Tudo isso é infra-estrutura. Não fala nada sobre o “clima” do bairro. Dizem que não tem alma, que é insosso, cheio de boyzinho. O que posso dizer? Cada um com o zeitgeist (sei que é para época!) que merece. Realmente, a Pituba, apesar de toda essa vantagem na frente de todo e qualquer outro bairro do mundo (vivo aqui há uns 14 anos), não é nem o meu lugar favorito (prefiro o Campo Grande e a Praça da Sé). Mas não posso evitar de pensar, sempre que to chegando em casa, quando passo pela somed e viro à direita, e vejo toda a rua amazonas se estendendo diante de mim, ladeada por amendoeiras que dão uma sombra gostosa, com um ventinho fresco batendo e certa tranqüilidade, bem, não posso evitar de pensar como minha rua é aprazível. Talvez não arrebate, como arrebata tomar um sorvete do lado do Elevador Lacerda, vendo a Baía de Todos os Santos. Não é turístico, mas aprazível é bom (e não é sem graça). Não entendo tanta má vontade com um bairro que tem uma das arborizações mais simpáticas da cidade (sim). Isso me chocou muito cedo na vida adulta, despertando até certo bairrismo já derrotado dentro de mim.
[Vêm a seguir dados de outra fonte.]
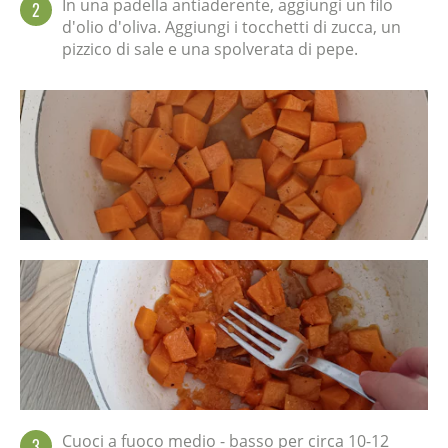
In una padella antiaderente, aggiungi un filo
2
d'olio d'oliva. Aggiungi i tocchetti di zucca, un
pizzico di sale e una spolverata di pepe.
Cuoci a fuoco medio - basso per circa 10-12
3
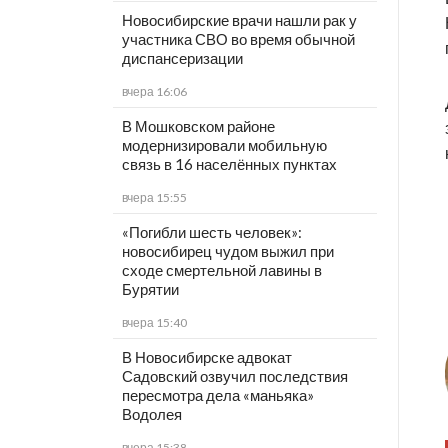
Новосибирские врачи нашли рак у
участника СВО во время обычной
диспансеризации
вчера 16:06
В Мошковском районе
модернизировали мобильную
связь в 16 населённых пунктах
вчера 15:55
«Погибли шесть человек»:
новосибирец чудом выжил при
сходе смертельной лавины в
Бурятии
вчера 15:40
В Новосибирске адвокат
Садовский озвучил последствия
пересмотра дела «маньяка»
Водолея
вчера 15:38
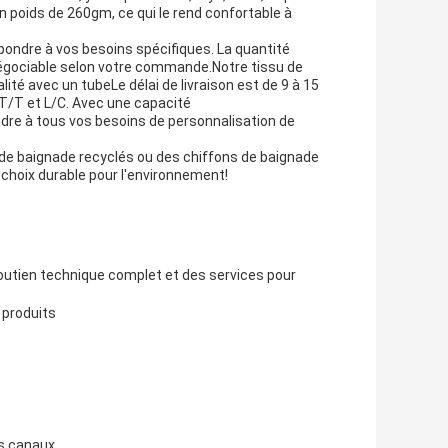
un poids de 260gm, ce qui le rend confortable à
pondre à vos besoins spécifiques. La quantité
égociable selon votre commande.Notre tissu de
ité avec un tubeLe délai de livraison est de 9 à 15
 T/T et L/C. Avec une capacité
re à tous vos besoins de personnalisation de
 de baignade recyclés ou des chiffons de baignade
n choix durable pour l'environnement!
 soutien technique complet et des services pour
s produits
rs canaux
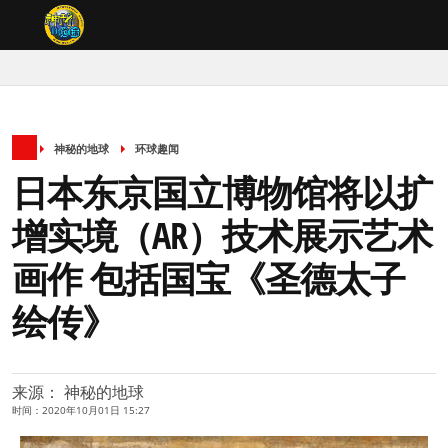
神秘的地球
环球趣闻
日本东京国立博物馆将以扩
增实境（AR）技术展示艺术
画作 包括国宝《圣德太子
绘传》
来源： 神秘的地球
时间：2020年10月01日 15:27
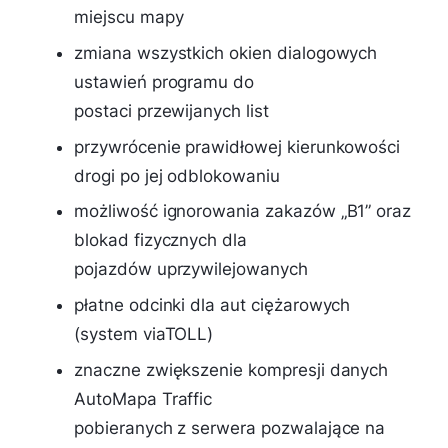
miejscu mapy
zmiana wszystkich okien dialogowych
ustawień programu do
postaci przewijanych list
przywrócenie prawidłowej kierunkowości
drogi po jej odblokowaniu
możliwość ignorowania zakazów „B1” oraz
blokad fizycznych dla
pojazdów uprzywilejowanych
płatne odcinki dla aut ciężarowych
(system viaTOLL)
znaczne zwiększenie kompresji danych
AutoMapa Traffic
pobieranych z serwera pozwalające na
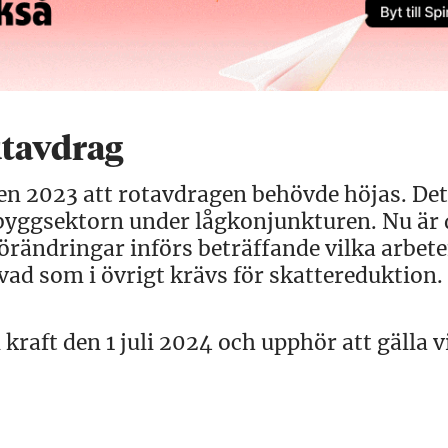
utavdrag
n 2023 att rotavdragen behövde höjas. Det
 i byggsektorn under lågkonjunkturen. Nu är
förändringar införs beträffande vilka arbet
vad som i övrigt krävs för skattereduktion.
i kraft den 1 juli 2024 och upphör att gälla v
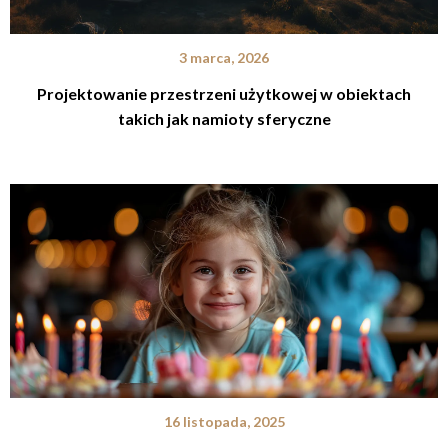
3 marca, 2026
Projektowanie przestrzeni użytkowej w obiektach
takich jak namioty sferyczne
16 listopada, 2025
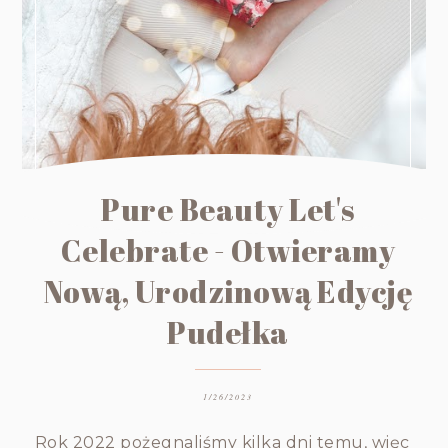
Pure Beauty Let's
Celebrate - Otwieramy
Nową, Urodzinową Edycję
Pudełka
1/26/2023
Rok 2022 pożegnaliśmy kilka dni temu, więc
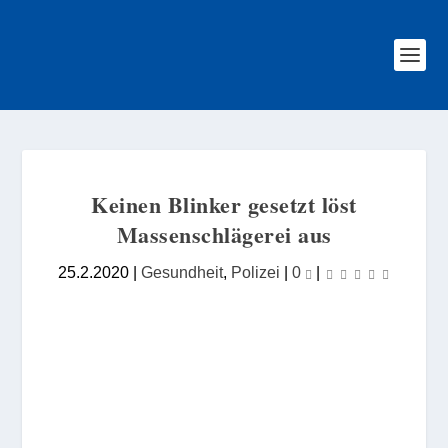
Keinen Blinker gesetzt löst
Massenschlägerei aus
25.2.2020
|
Gesundheit
,
Polizei
|
0
|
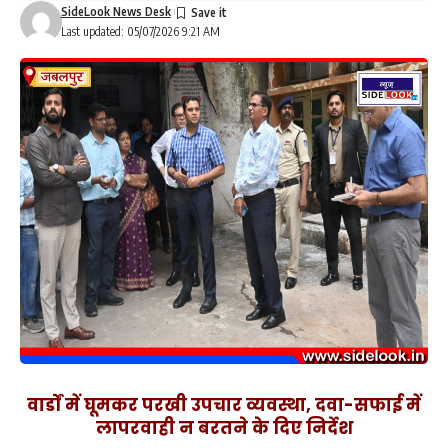
SideLook News Desk
Last updated: 05/07/2026 9:21 AM
वार्डों में घूमकर परखी उपचार व्यवस्था, दवा-सफाई में
लापरवाही न बरतने के दिए निर्देश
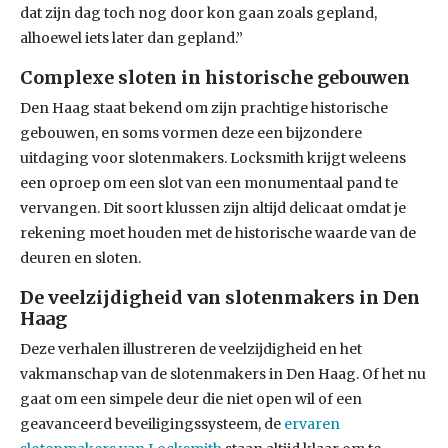
dat zijn dag toch nog door kon gaan zoals gepland,
alhoewel iets later dan gepland.”
Complexe sloten in historische gebouwen
Den Haag staat bekend om zijn prachtige historische
gebouwen, en soms vormen deze een bijzondere
uitdaging voor slotenmakers. Locksmith krijgt weleens
een oproep om een slot van een monumentaal pand te
vervangen. Dit soort klussen zijn altijd delicaat omdat je
rekening moet houden met de historische waarde van de
deuren en sloten.
De veelzijdigheid van slotenmakers in Den
Haag
Deze verhalen illustreren de veelzijdigheid en het
vakmanschap van de slotenmakers in Den Haag. Of het nu
gaat om een simpele deur die niet open wil of een
geavanceerd beveiligingssysteem, de
ervaren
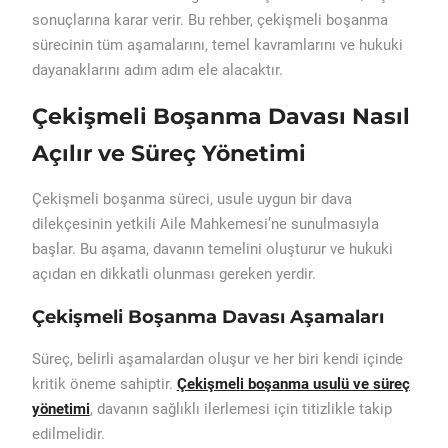
sonuçlarına karar verir. Bu rehber, çekişmeli boşanma
sürecinin tüm aşamalarını, temel kavramlarını ve hukuki
dayanaklarını adım adım ele alacaktır.
Çekişmeli Boşanma Davası Nasıl
Açılır ve Süreç Yönetimi
Çekişmeli boşanma süreci, usule uygun bir dava
dilekçesinin yetkili Aile Mahkemesi’ne sunulmasıyla
başlar. Bu aşama, davanın temelini oluşturur ve hukuki
açıdan en dikkatli olunması gereken yerdir.
Çekişmeli Boşanma Davası Aşamaları
Süreç, belirli aşamalardan oluşur ve her biri kendi içinde
kritik öneme sahiptir.
Çekişmeli boşanma usulü ve süreç
yönetimi
, davanın sağlıklı ilerlemesi için titizlikle takip
edilmelidir.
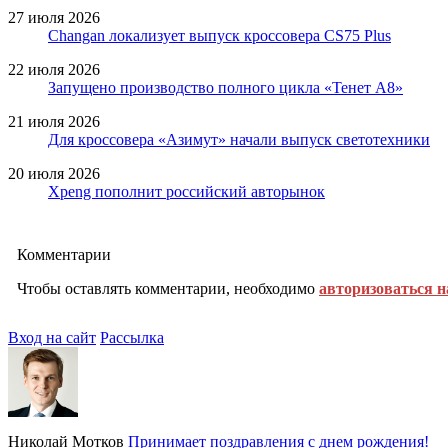
27 июля 2026
Changan локализует выпуск кроссовера CS75 Plus
22 июля 2026
Запущено производство полного цикла «Тенет A8»
21 июля 2026
Для кроссовера «Азимут» начали выпуск светотехники
20 июля 2026
Xpeng пополнит российский авторынок
Комментарии
Чтобы оставлять комментарии, необходимо
авторизоваться н
Вход на сайт
Рассылка
Николай Мотков
Принимает поздравления с днем рождения!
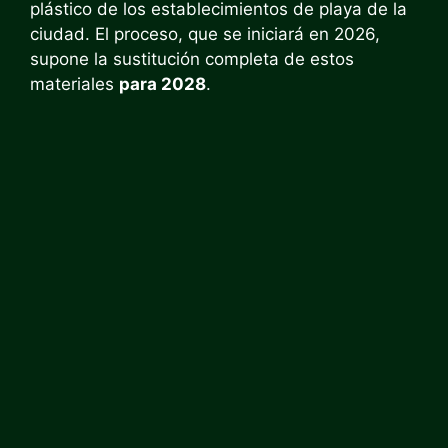
plástico de los establecimientos de playa de la
ciudad. El proceso, que se iniciará en 2026,
supone la sustitución completa de estos
materiales
para 2028
.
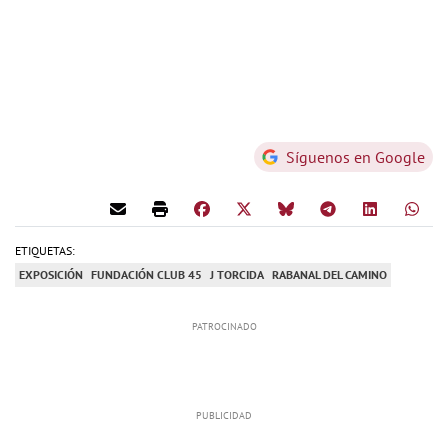
Síguenos en Google
ETIQUETAS:
EXPOSICIÓN
FUNDACIÓN CLUB 45
J TORCIDA
RABANAL DEL CAMINO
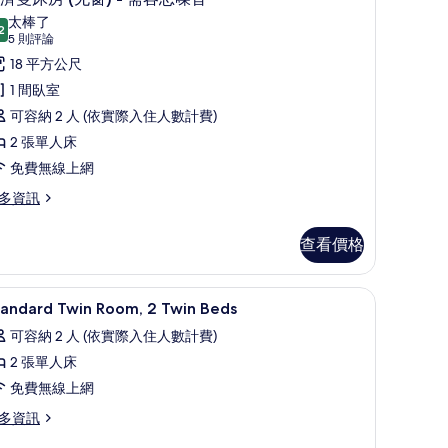
示
太棒了
2
9.2 分，滿分 10 分
經
(5
5 則評論
則
濟
18 平方公尺
評
雙
1 間臥室
論)
床
可容納 2 人 (依實際入住人數計費)
房
2 張單人床
无
免費無線上網
)
多資訊
需
查看價格
容
忍
書桌、隔音、免費無線上網、床單
顯
5
tandard Twin Room, 2 Twin Beds
噪
示
无
可容納 2 人 (依實際入住人數計費)
)
音
tandard
2 張單人床
win
的
免費無線上網
oom,
所
多資訊
有
win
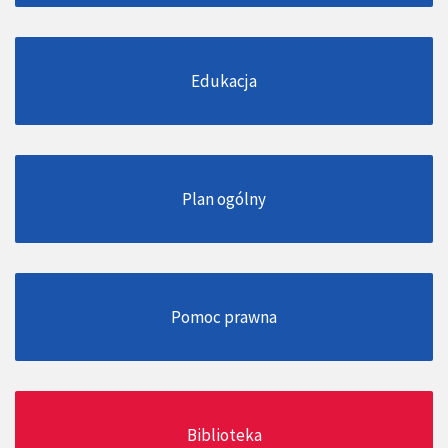
Edukacja
Plan ogólny
Pomoc prawna
Biblioteka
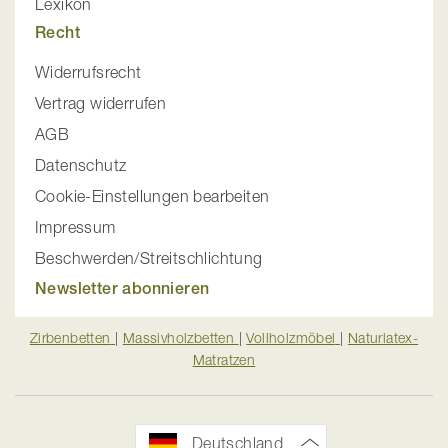
Lexikon
Recht
Widerrufsrecht
Vertrag widerrufen
AGB
Datenschutz
Cookie-Einstellungen bearbeiten
Impressum
Beschwerden/Streitschlichtung
Newsletter abonnieren
Zirbenbetten
|
Massivholzbetten
|
Vollholzmöbel
|
Naturlatex-
Matratzen
Deutschland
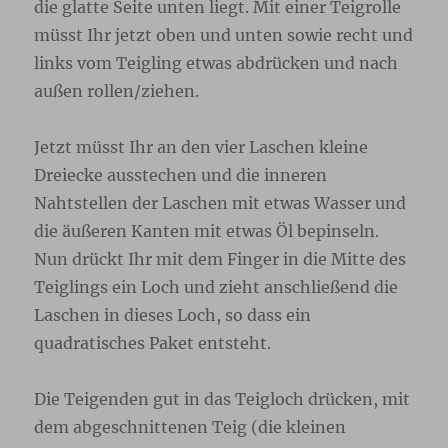
die glatte Seite unten liegt. Mit einer Teigrolle
müsst Ihr jetzt oben und unten sowie recht und
links vom Teigling etwas abdrücken und nach
außen rollen/ziehen.
Jetzt müsst Ihr an den vier Laschen kleine
Dreiecke ausstechen und die inneren
Nahtstellen der Laschen mit etwas Wasser und
die äußeren Kanten mit etwas Öl bepinseln.
Nun drückt Ihr mit dem Finger in die Mitte des
Teiglings ein Loch und zieht anschließend die
Laschen in dieses Loch, so dass ein
quadratisches Paket entsteht.
Die Teigenden gut in das Teigloch drücken, mit
dem abgeschnittenen Teig (die kleinen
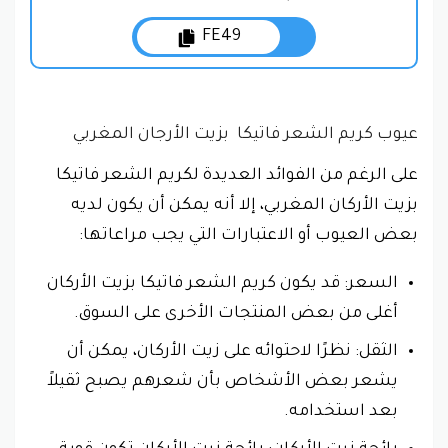
FE49
عيوب كريم الشعر فاتيكا بزيت الأرجان المغربي
على الرغم من الفوائد العديدة لكريم الشعر فاتيكا
بزيت الأركان المغربي، إلا أنه يمكن أن يكون لديه
بعض العيوب أو الاعتبارات التي يجب مراعاتها:
السعر: قد يكون كريم الشعر فاتيكا بزيت الأركان
أغلى من بعض المنتجات الأخرى على السوق.
الثقل: نظرًا لاحتوائه على زيت الأركان، يمكن أن
يشعر بعض الأشخاص بأن شعرهم يصبح ثقيلاً
بعد استخدامه.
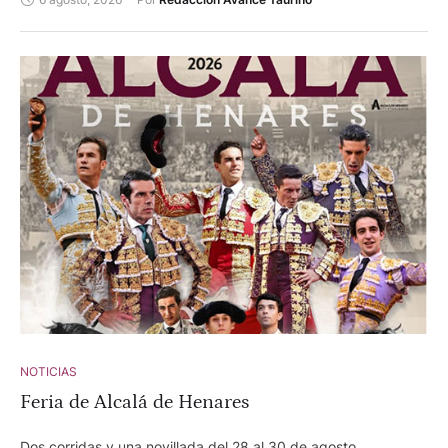
NOTICIAS
Feria de Alcalá de Henares
Dos corridas y una novillada del 28 al 30 de agosto.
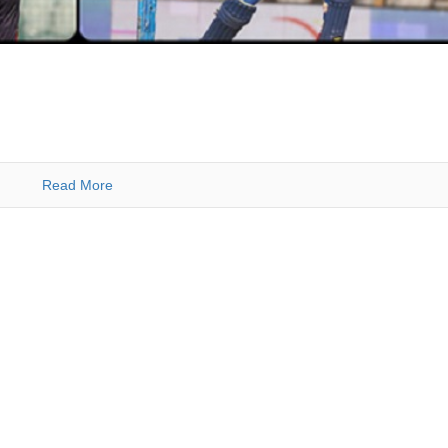
Read More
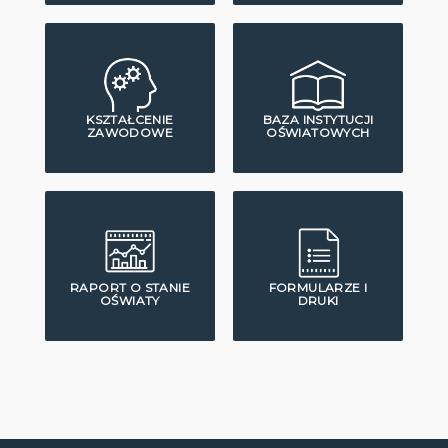
KSZTAŁCENIE
BAZA INSTYTUCJI
ZAWODOWE
OŚWIATOWYCH
RAPORT O STANIE
FORMULARZE I
OŚWIATY
DRUKI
Para a classe média, nada. No fundo parece que esse é o problema. Reconheço que tem muito patricinha e mauricinho no bairro. E daí? A diversão na Pituba tem esse ranço de classe média metida a besta, não tem o charme do Rio Vermelho, a suposta classe da Barra. Esse é o aspecto que eu menos ligo, bjs. Não quero saber de casa de show, de bar, de nada disso. Entrei num barzinho desses uma vez e odiei. Mas acho bom caminhar toda a rua amazonas até chegar à sorveteria amaralina e ficar sentado na praça diante dela, tomando sorvete de brigadeiro e vendo crianças correndo atrás de pombos, um beagle alma gêmea de Daphne, e um apartamento simpático que me lembrou a casa do Gene Kelly em Um Americano Em Paris.

Fui levada a crer que a baianidade desse bairro é quase nula, que tudo aqui é um arremedo. Roots mesmo é cidade baixa, comércio, centro. Entrevistar velhinhos cheios de lembranças, enaltecer como esses bairros antigos são ternos, com moradores solidários e alma de cidade do interior. Falar que casa é melhor que apartamento. Perfilar o Bonfim tudo bem, a Pituba é heresia. Eu não ligo, eu sinceramente não ligo, pro que Milton Santos disse – eu gosto de árvores, de praças, de jardins, de prédios sem pastilhas (infelizmente o meu tem, aliás, meu prédio é bem feio), de velhinhas indo pra igreja, de um mar que se oferece fácil no horizonte e, sim, de facilidades.

post scriptum: é Sinfonia de Paris porra! Sempre penso no nome em inglês, por conta disso já me ofereceram LOBISOMEM AMERICANO EM PARIS na locadora.